What Is Strain Hardening?

What Is Strain Hardening?

What Is Strain Hardening?

Strain hardening, also known as work hardening, is a process in materials science where the strength of a metal or polymer is increased due to plastic deformation. The outcome of work hardening can be positive, negative, or have no significant impact, depending on the context.

The strengthening is a result of the movement and creation of dislocations within the material’s crystal structure. Many non-brittle metals with high melting points and some polymers can be strengthened through work hardening. Alloys that cannot be heat treated, such as low-carbon steel, are often improved through this process.

However, work hardening can also have negative effects during machining, where early passes with a cutter can work-harden the surface and cause damage to the cutter later on. Superalloys, such as Inconel, are more susceptible to this, and require special machining strategies.

On the other hand, metals used in items like springs that are meant to flex are often made of specialized alloys to avoid work hardening and metal fatigue, which requires specific heat treatments.

Work hardening can also be desirable in metalworking processes where plastic deformation is intentionally induced to change the shape of the metal.

This is known as cold working or cold forming, and involves shaping the metal at a temperature below its recrystallization temperature, usually at room temperature.

Cold forming techniques include squeezing, bending, drawing, and shearing, and are used in applications such as the heading of bolts and cap screws and the finishing of cold-rolled steel. Cold working the metal increases its hardness, yield strength, and tensile strength.

Theory Of Strain Hardening?

Materials have a regular, nearly defect-free lattice structure before work hardening. This structure can be restored at any time through annealing. During work hardening, the lattice becomes saturated with new dislocations, making it more difficult for additional dislocations to form, which results in the material becoming stronger but less ductile.

This is because dislocations serve as pinning points or obstacles, impeding their motion and increasing the yield strength of the material. Cold working increases the concentration of dislocations, which can lead to an increase in yield strength and a decrease in ductility.

The effects of cold working can be reversed through high-temperature annealing, which reduces the dislocation density through recovery and recrystallization. The work hardenability of a material can be predicted through stress-strain analysis or hardness testing before and after a process.

How Does Work Hardening Strengthen A Metal?

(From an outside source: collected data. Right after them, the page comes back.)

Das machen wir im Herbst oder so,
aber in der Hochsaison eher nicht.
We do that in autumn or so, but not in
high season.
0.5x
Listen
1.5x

Permanent deformation of a metal occurs when dislocations move until they’re blocked. Dislocations are movements of imperfections in the metal’s grain. The most effective way to stop them is by intersecting dislocations from different planes, which pile up and entangle, preventing further deformation. This increases the metal’s strength under added pressure, unless enough energy is applied.

Strain Hardening Process

Cold working is a crucial method to increase metal strength. One type of cold work is cold rolling, which involves subjecting metal to high pressure by passing it through rollers. This process causes metal deformation and grain elongation, resulting in an accumulation of dislocations, thereby increasing metal strength.

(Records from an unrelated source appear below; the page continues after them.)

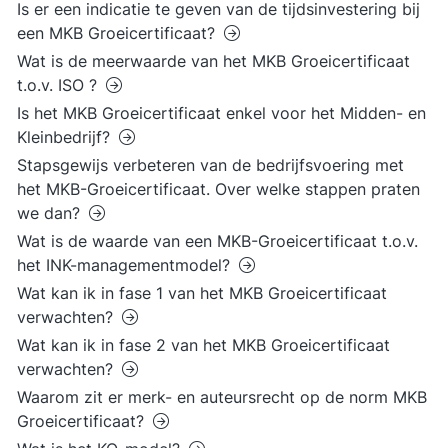
Is er een indicatie te geven van de tijdsinvestering bij
een MKB Groeicertificaat?
Wat is de meerwaarde van het MKB Groeicertificaat
t.o.v. ISO ?
Is het MKB Groeicertificaat enkel voor het Midden- en
Kleinbedrijf?
Stapsgewijs verbeteren van de bedrijfsvoering met
het MKB-Groeicertificaat. Over welke stappen praten
we dan?
Wat is de waarde van een MKB-Groeicertificaat t.o.v.
het INK-managementmodel?
Wat kan ik in fase 1 van het MKB Groeicertificaat
verwachten?
Wat kan ik in fase 2 van het MKB Groeicertificaat
verwachten?
Waarom zit er merk- en auteursrecht op de norm MKB
Groeicertificaat?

However, excessive cold work makes it difficult to form or process the metal further. In this case, annealing, or heating and cooling the metal gradually to relieve internal stress, must be performed. This recrystallizes the metal’s internal grains, allowing new dislocations to form and restoring its initial elongation and strength, thus enabling further cold working.

The last temper on the metal after the final anneal determines the strain hardening achieved. The annealing temperature and duration must be carefully controlled to eliminate old grains without allowing new grains to grow too large.

Elastic And Plastic Deformation

strain hardening is a change in material shape that results from plastic deformation, which is permanent and distinct from elastic deformation, which is temporary and reversible. This behavior is commonly observed in metals, particularly steels.

Ductile materials, which can undergo plastic deformations before breaking, are more prone to work hardening. The tensile test is a popular way to study deformation mechanisms in materials, as it is difficult to examine the intermediate processes in a compressive test.

Materials that are subjected to small forces will deform elastically, meaning they will return to their original shape once the force is removed. This is described by Hooke’s Law.

However, when the deforming force exceeds the elastic limit or yield stress, the material will undergo plastic deformation and remain permanently deformed after the force is removed. For example, stretching a coil spring beyond its elastic limit will result in a permanent deformation.

Elastic deformation occurs when the bonds between atoms are stretched without breaking, while plastic deformation involves breaking the inter-atomic bonds and rearranging the atoms in the material.